Sonny, de pie delante de su padre, se negó a responder. El Don, en tono de desdén, prosiguió:

– Eres un estúpido. ¿Qué has ganado? ¿Cincuenta dólares? ¿O fueron sólo veinte? ¿Y para eso arriesgaste tu vida?

Como si no hubiera oído las últimas palabras, Sonny dijo, en tono de desafío:

– Vi cómo matabas a Fanucci.

El Don se sentó en su silla, decidido a esperar a que su hijo siguiera hablando:

– Cuando Fanucci salió de la casa, mamá me dijo que ya podía subir. Vi cómo te dirigías al terrado y te seguí. Fui testigo de todo lo que hiciste. También vi cómo te deshacías de la cartera y de la pistola.

– Bien -dijo el Don-. Así pues, no tengo derecho a decirte lo que debes hacer. ¿No quieres seguir estudiando? ¿No quieres ser abogado? Los abogados pueden robar más dinero con una cartera, que un millar de hombres enmascarados y con pistolas.

Sonny sonrió y dijo:

– Quiero entrar en los negocios familiares.

Cuando vio que su padre permanecía impasible, que no se echaba a reír, añadió, con ligereza:

– Puedo aprender a vender aceite de oliva.

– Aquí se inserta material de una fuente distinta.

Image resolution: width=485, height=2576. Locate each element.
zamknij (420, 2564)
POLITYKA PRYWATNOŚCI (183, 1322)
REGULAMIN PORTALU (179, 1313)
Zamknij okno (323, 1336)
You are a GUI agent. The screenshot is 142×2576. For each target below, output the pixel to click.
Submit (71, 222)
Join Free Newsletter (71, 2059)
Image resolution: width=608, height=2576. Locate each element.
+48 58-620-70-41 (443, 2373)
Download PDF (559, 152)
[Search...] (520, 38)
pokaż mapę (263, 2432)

El Don siguió sin responder. Finalmente, al ver que su hijo ya no tenía nada más que decir, sentenció:

– Cada hombre tiene su destino.

No añadió que el hecho de que hubiese sido testigo de la muerte de Fanucci había decidido el destino de su hijo. Se limitó a concluir con voz tranquila:

– Ven mañana por la mañana, a las nueve. Genco te dirá lo que debes hacer.

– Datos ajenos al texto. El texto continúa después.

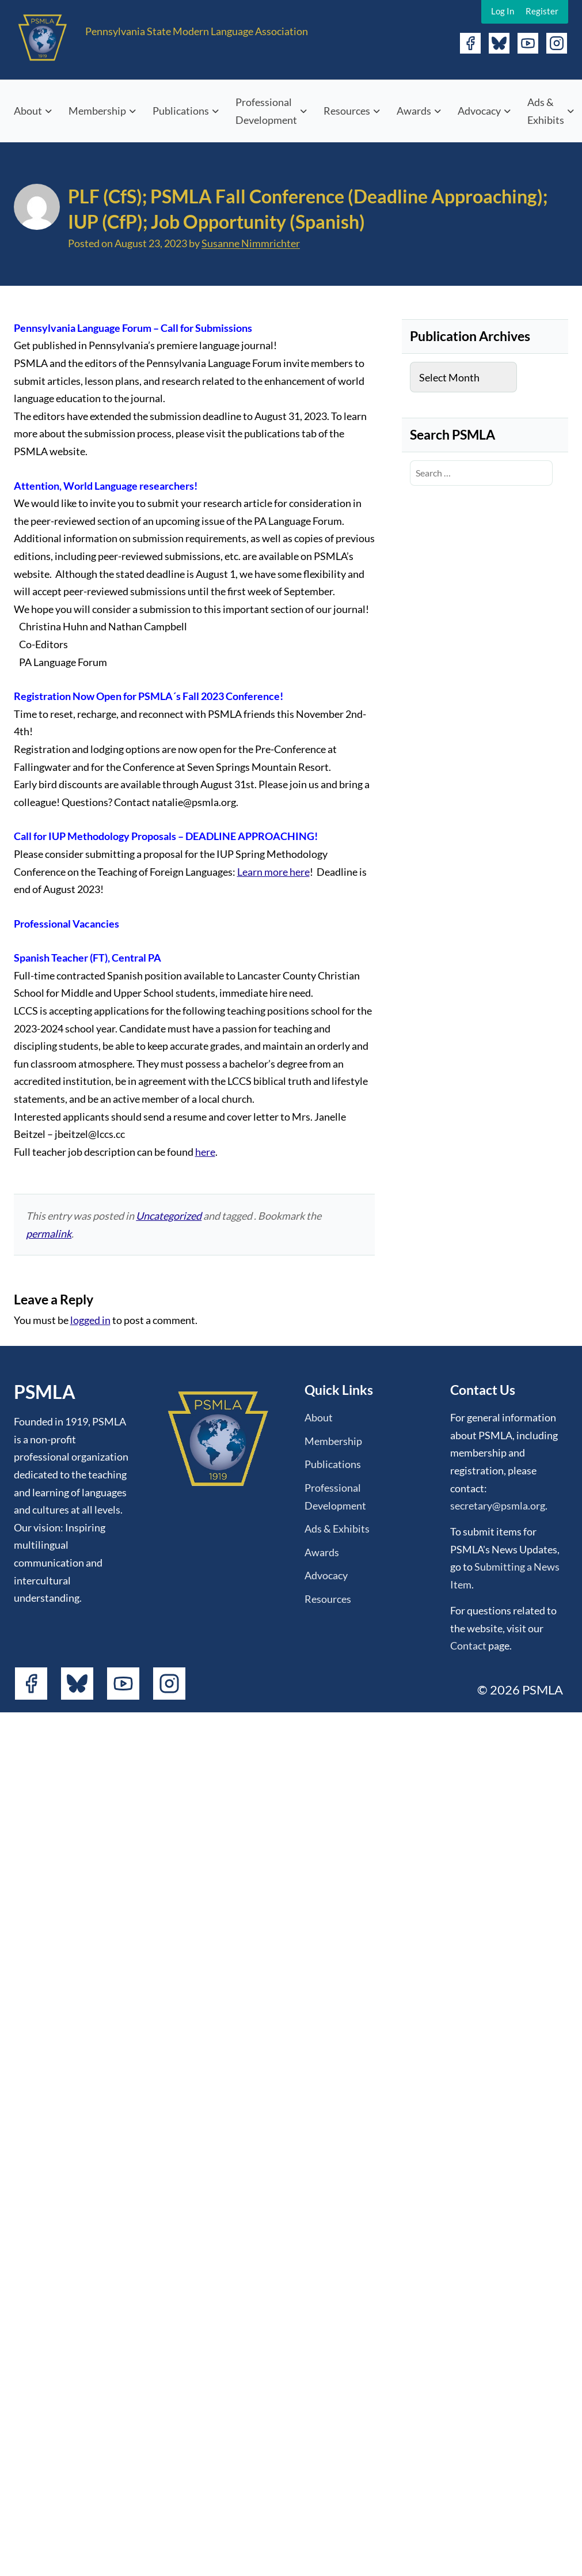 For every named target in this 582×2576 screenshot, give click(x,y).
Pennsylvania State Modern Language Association (196, 31)
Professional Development (266, 111)
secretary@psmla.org (497, 1505)
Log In (502, 11)
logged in (90, 1320)
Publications (181, 110)
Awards (414, 110)
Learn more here (273, 871)
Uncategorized (168, 1215)
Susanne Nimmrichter (250, 243)
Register (542, 11)
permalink (48, 1233)
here (205, 1151)
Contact (468, 1645)
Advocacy (479, 110)
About (28, 110)
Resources (347, 110)
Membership (97, 110)
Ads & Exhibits (545, 111) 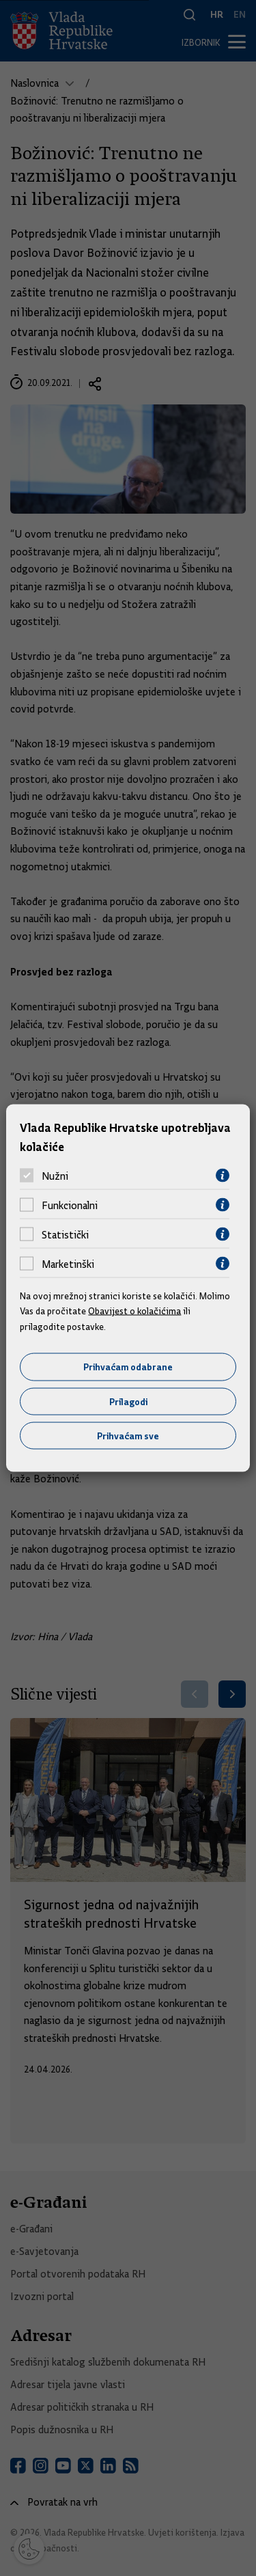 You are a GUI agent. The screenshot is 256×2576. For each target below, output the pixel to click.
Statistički (65, 1234)
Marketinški (68, 1264)
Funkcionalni (70, 1205)
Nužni (55, 1175)
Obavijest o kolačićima (134, 1310) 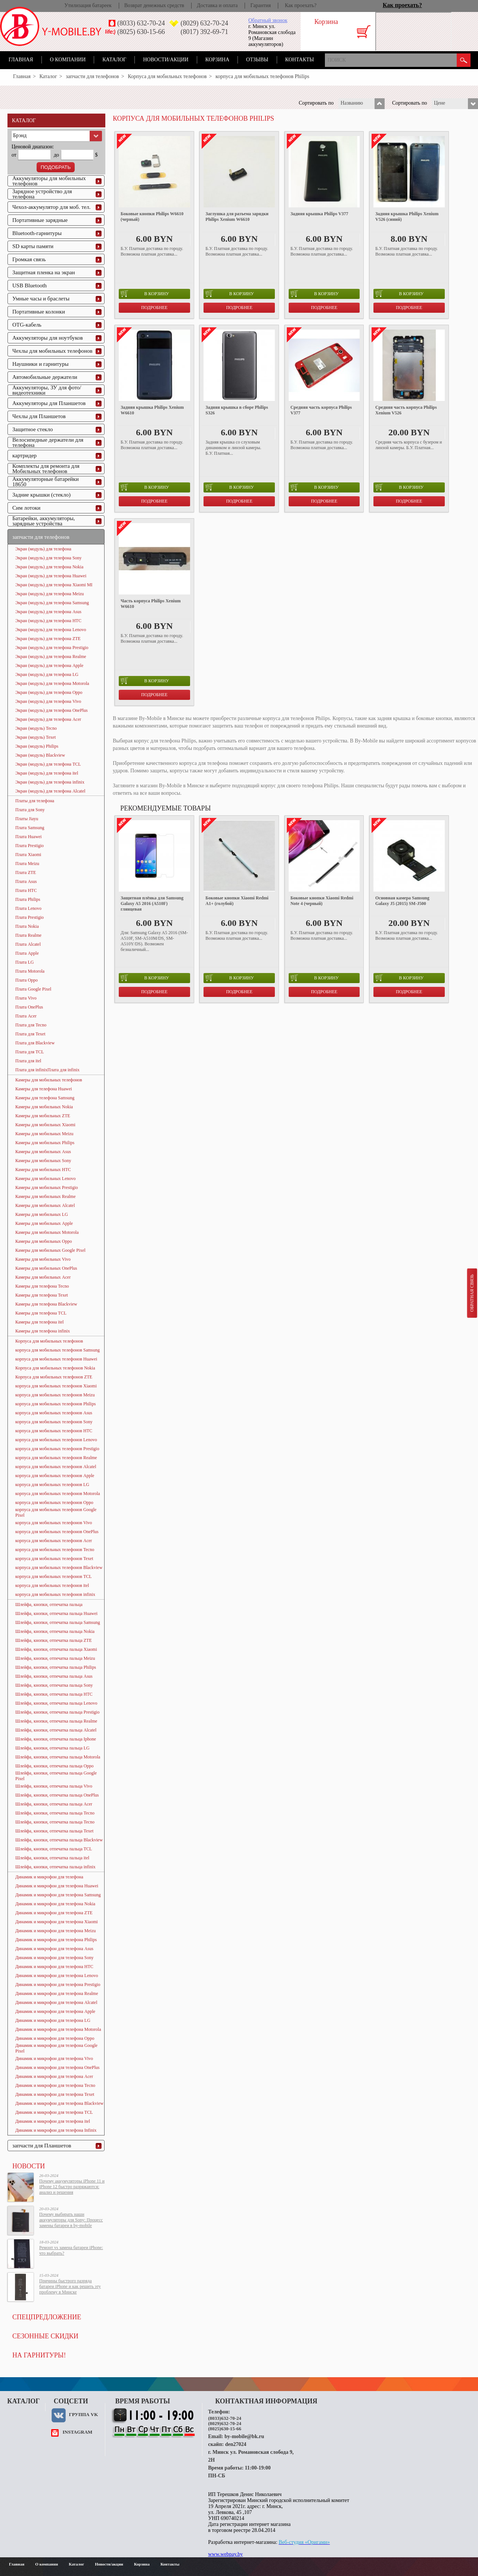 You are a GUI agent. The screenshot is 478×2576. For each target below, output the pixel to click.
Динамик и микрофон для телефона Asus (54, 1948)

Pero Genco Abbandando, con la perspicacia obligada en todo _consigliere_, se dio cuenta de los verdaderos deseos del Don, y destinó a Sonny como guardaespaldas de su padre. Desde aquel puesto, el muchacho podría aprender las complejidades inherentes al título de Don. Por otra parte, el empleo de Sonny puso al descubierto el instinto profesoral de aquél, que se aplicó en aconsejar a su hijo mayor para que se convirtiera en un hombre de provecho.

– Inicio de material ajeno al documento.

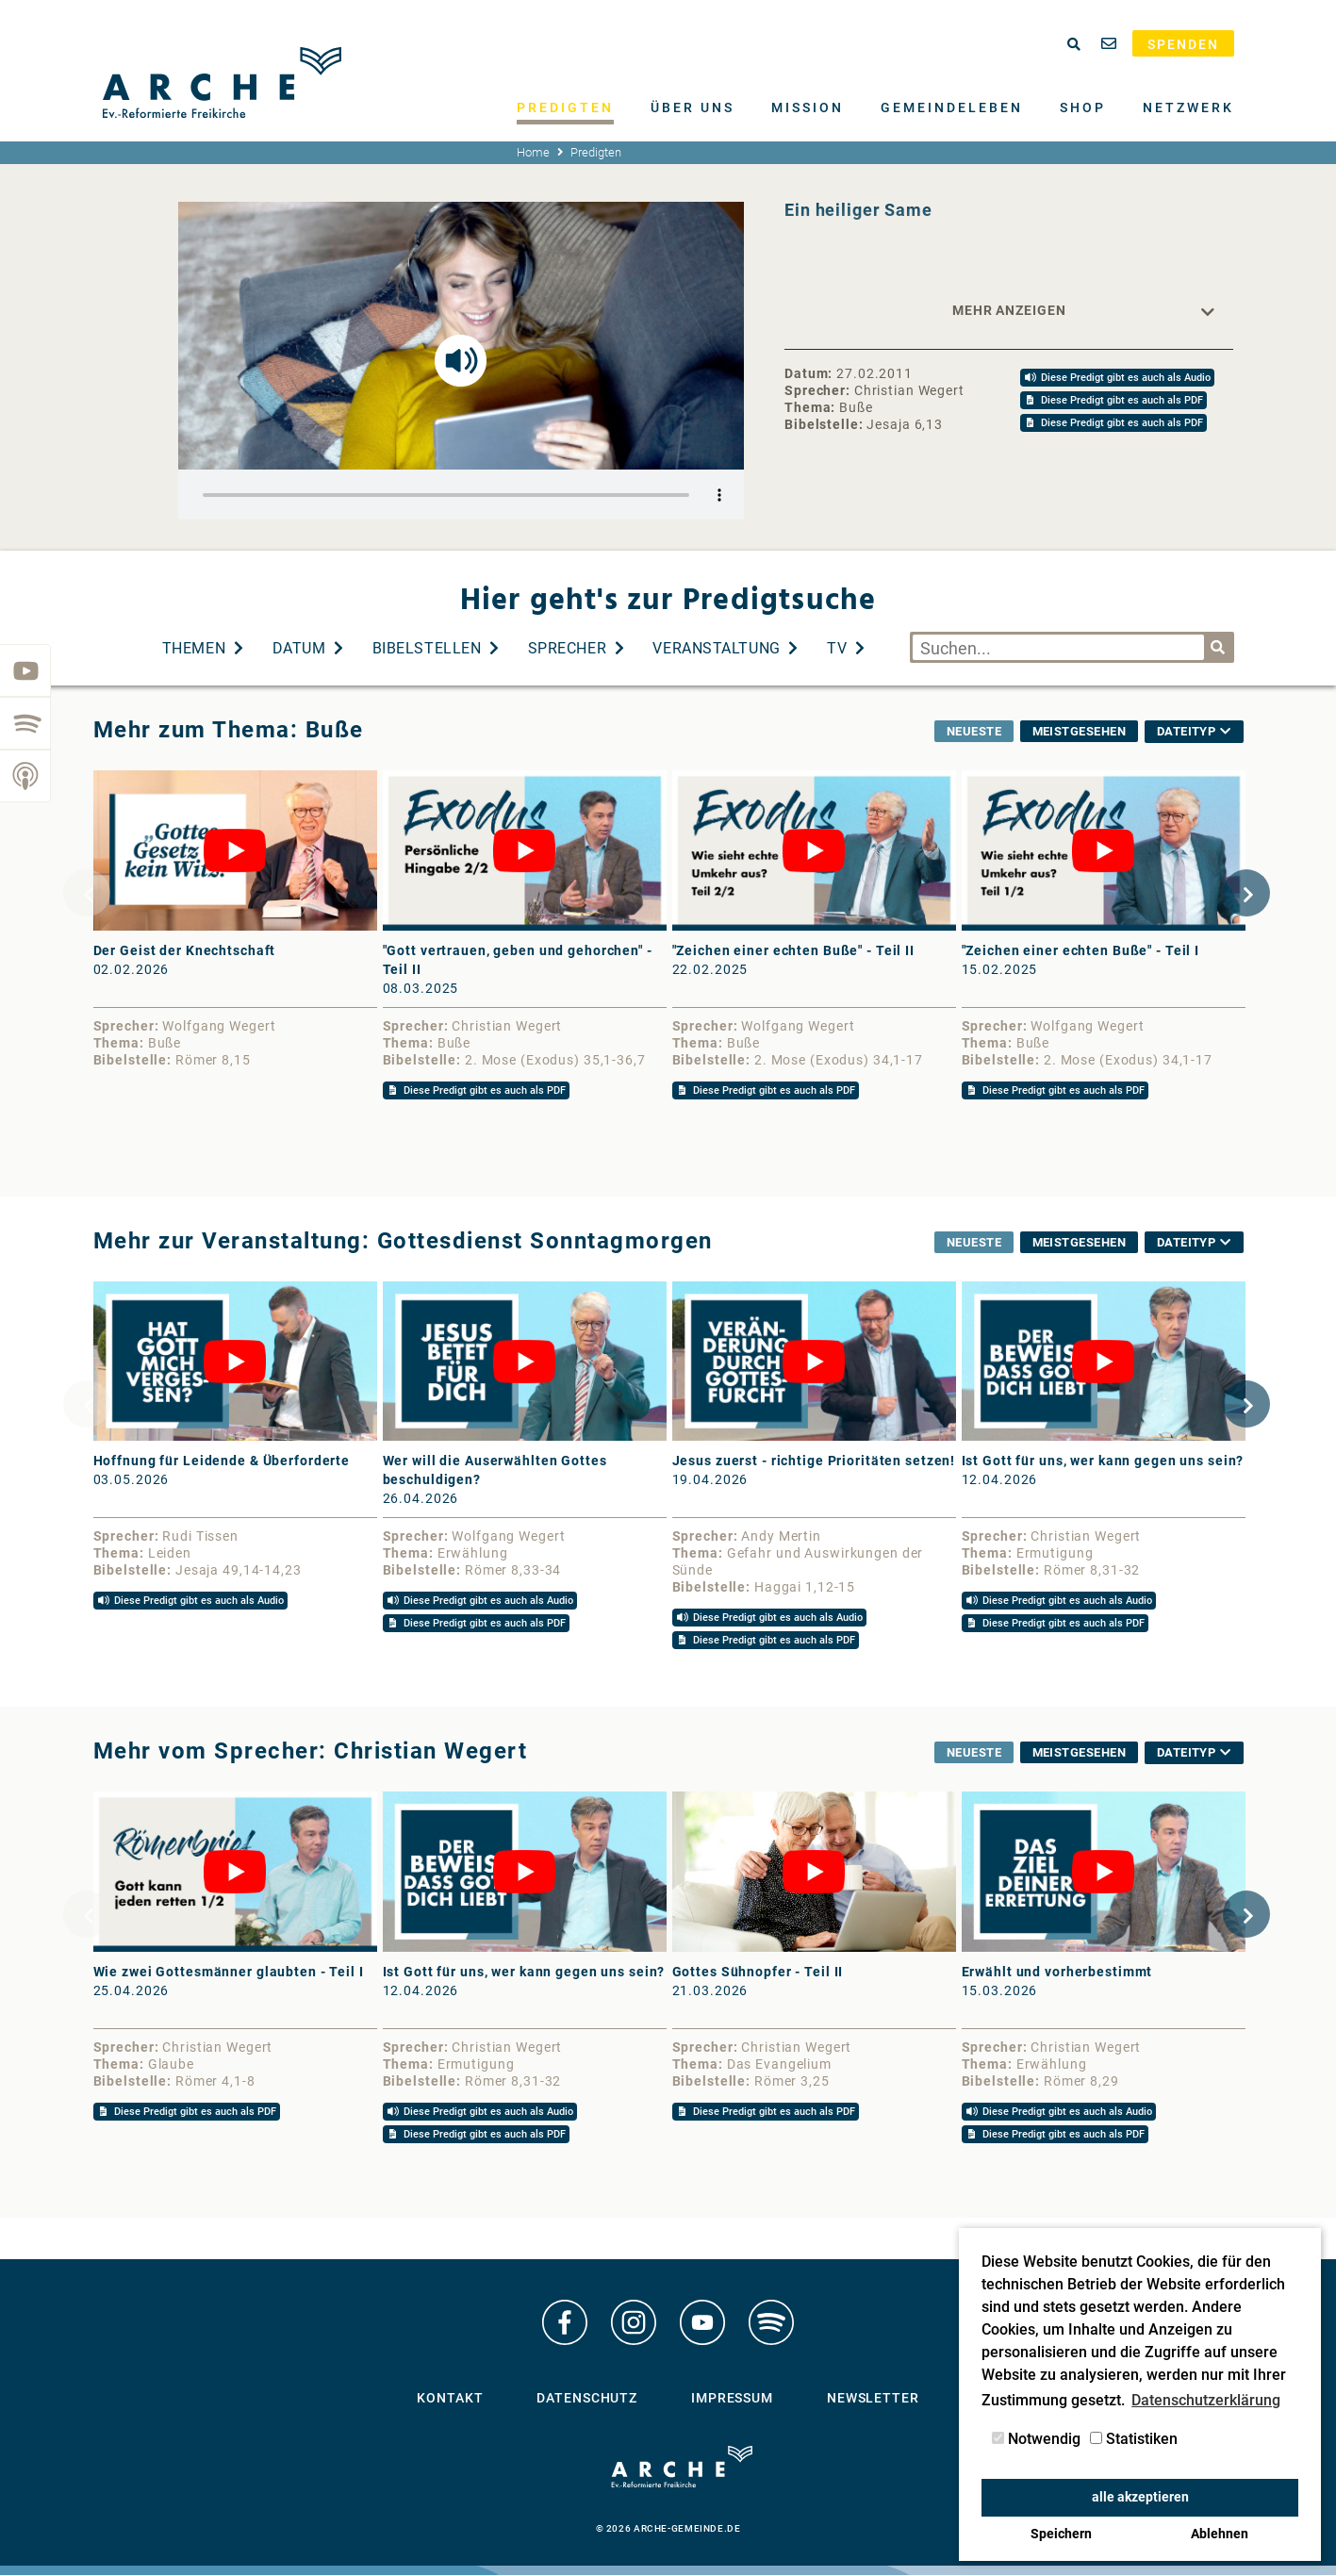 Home (533, 152)
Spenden (1183, 44)
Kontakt (450, 2405)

Además de su a menudo repetida teoría de que cada hombre tiene trazado de antemano su destino, el Don reprendía de forma constante a Sonny por sus juveniles arrebatos de ira. Consideraba que las amenazas eran peligrosísimas y que la ira, si no había sido previamente meditada, era todavía más perjudicial que aquéllas. Nadie había visto al Don proferir amenazas abiertas contra persona alguna, nadie le había visto jamás irritado. Y, claro, trataba de que Sonny fuera como él. No se cansaba de repetirle que lo mejor era que el enemigo sobrestimara los fallos de uno y, mucho más, que los amigos subestimaran las virtudes.